My interest is in infrastructure, and infrastructural imaginaries – “ways of thinking about what infrastructures are, where they are located, who controls them, and what they do” (Parks, “Stuff You Can Kick”, 355).  One path towards infrastructural intelligibility calls for developing and reading media with infrastructural dispositions (Parks 357).  Vast yet dispersed socio-technical systems are difficult to visualize and comprehend, yet they are everywhere, holding up our way of life as the subgrade makes possible the railway line (and the railway line makes necessary the subgrade).  Power, communication, transportation – taken-for-granted, yet critical to modern human existence. 

Agriculture, energy, the extraction of natural resources – infrastructure provides the how-to for these technologies and practices that have extended the carrying capacity of planet earth and been central to the enframing of all nature as only ever standing-reserve (Heidegger, 14-21) – and now, through overuse or misuse, are threatening our species existentially, as well as threatening our ability to conceive of essence in any way other than through the enframing that enframes us as only ever an element of the standing-reserve (Heidegger 24-26).

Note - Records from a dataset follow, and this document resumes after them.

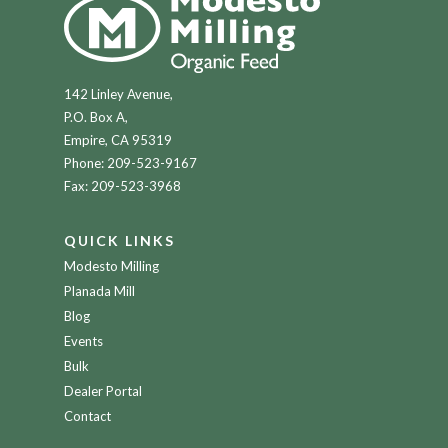
142 Linley Avenue,
P.O. Box A,
Empire, CA 95319
Phone:
209-523-9167
Fax: 209-523-3968
QUICK LINKS
Modesto Milling
Planada Mill
Blog
Events
Bulk
Dealer Portal
Contact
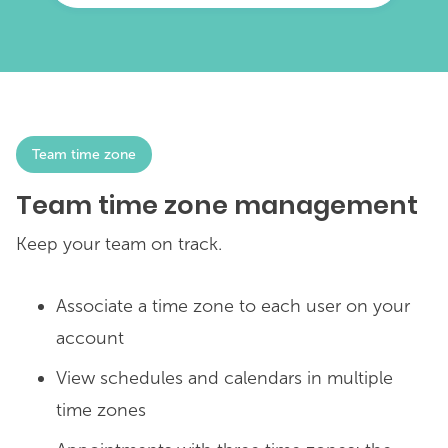
Team time zone
Team time zone management
Keep your team on track.
Associate a time zone to each user on your
account
View schedules and calendars in multiple
time zones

Who controls our infrastructures?  Who pays for them, and who benefits?  What kind of resources, labor, techniques, practices are demanded to make our way of life possible?

[1] “infrastructure.” Oxford Living Dictionaries. 2017.  Web.

[2] Unless noted otherwise, all definitions are from Oxford Living Dictionaries.  OLD is used because the online Oxford English Dictionary costs $395.00/yr for an individual subscription, which is insane.

[3] “infrastructure.” Etymology.  le Trésor de la langue française informatisé. Centre National de Ressources Textuelles et Lexicales.  2017.  www.cnrtl.fr/definition/infrastructure.

[4] “structura”. Latin Dictionary. 2017. Web and “structura”. Wikitionary.org. 2017. Web.

[5]  “infra.” Latin Dictionary. 2017. Web, and “infra”. Wiktionary.org. 2017. Web.

[6] “inferus.” Latin Dictionary. 2017. Web, and “inferus”. Wiktionary.org. 2017. Web.

[7] Subgrade is what we call ‘native material’ (ie: earth, dirt, stones, mud; the ground) when it has been compacted, stabilized, processed.   Literally the ground beneath our feet.

Works Cited:

Heidegger, Martin, and William Lovitt. The question concerning technology, and other essays. New York: Harper & Row, 1977.

Parks, Lisa. “’Stuff You Can Kick’: Towards A Theory of Media Infrastructures”. Between the Humanities and the Digital. Ed. Patrik Svensson and David Theo Goldberg. ARTECA, 2015.